1. Introduction and mathematical preliminaries

In image processing, some degradations often affect an image during its acquisition or transmission. These deteriorations can be related to the image acquisition modality or the noise coming from any signal transmission. Image restoration is an important step in image processing. It permits to improve the quality of the image. There are some purposes of image restoration such as removing the noise or the blur, and adding some informations to the image. The main idea is to estimate the original image from the degraded.
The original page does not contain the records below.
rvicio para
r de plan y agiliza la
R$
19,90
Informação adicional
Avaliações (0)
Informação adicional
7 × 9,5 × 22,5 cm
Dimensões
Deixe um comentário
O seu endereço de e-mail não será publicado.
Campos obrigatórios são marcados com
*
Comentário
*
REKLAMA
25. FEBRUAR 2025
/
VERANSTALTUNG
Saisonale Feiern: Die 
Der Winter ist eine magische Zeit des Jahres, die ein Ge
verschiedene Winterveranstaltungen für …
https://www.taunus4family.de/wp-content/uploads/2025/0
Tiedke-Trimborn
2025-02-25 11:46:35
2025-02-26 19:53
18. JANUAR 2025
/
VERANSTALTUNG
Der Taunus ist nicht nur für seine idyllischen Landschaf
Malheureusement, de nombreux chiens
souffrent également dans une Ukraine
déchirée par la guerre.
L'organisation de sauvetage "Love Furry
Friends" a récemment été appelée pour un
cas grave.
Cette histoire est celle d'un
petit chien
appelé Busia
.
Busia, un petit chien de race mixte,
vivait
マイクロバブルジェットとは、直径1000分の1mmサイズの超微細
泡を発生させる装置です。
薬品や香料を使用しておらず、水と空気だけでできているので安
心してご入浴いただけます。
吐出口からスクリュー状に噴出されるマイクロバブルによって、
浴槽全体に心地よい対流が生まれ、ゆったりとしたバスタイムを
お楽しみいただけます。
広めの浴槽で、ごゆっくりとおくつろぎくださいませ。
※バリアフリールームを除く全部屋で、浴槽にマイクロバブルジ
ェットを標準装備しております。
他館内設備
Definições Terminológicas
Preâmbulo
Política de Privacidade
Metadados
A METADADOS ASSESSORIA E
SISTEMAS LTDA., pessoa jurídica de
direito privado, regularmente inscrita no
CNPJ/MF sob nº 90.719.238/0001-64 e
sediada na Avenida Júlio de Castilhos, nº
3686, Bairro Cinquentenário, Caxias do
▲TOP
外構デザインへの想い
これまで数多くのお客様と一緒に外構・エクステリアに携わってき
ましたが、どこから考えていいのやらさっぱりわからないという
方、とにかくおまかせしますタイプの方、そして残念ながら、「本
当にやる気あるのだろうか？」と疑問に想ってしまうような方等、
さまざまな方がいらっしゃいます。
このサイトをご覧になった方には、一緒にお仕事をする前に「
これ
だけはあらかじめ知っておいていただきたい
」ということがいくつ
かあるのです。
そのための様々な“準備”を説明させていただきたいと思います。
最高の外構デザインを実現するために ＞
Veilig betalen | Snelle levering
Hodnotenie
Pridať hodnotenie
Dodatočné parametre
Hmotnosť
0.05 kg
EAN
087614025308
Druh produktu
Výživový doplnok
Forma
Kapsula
The image restoration problem is modeled in ^[1] as follows. Let $\Omega\subset\mathbb{R}^2$ be a bounded subset (the domain of the image $u$ ) where $u:\Omega\rightarrow \mathbb{R}$ is the original image describing a real scene, and $f$ be the observed image of the same scene (that is the degraded version of $u$ ). Assume that the image $u$ has been degraded by a noise $\eta$ and a linear operator $\varphi$ which is not necessarily invertible, even if it is invertible, its inverse is difficult to calculate numerically.

We seek to recover $u$ from $f$ such that

$\begin{equation} f = \varphi u + \eta. \end{equation}$

(1.1)

The idea is to find an approximation of $u$ by solving the problem

$\begin{equation} \inf\limits_{u}\int_{\Omega}| f - \varphi u|^{2} dx. \end{equation}$

(1.2)

When the noise is neglected and if $u$ is a minimum of (1.2), then $u$ satisfies the equation

$\begin{equation} \varphi^{*}f = \varphi^{*} \varphi u \end{equation}$

(1.3)

with $\varphi^{*}$ which is the adjoint of $\varphi$ . Since $\varphi$ is not necessarily invertible, one can get $u$ from (1.3).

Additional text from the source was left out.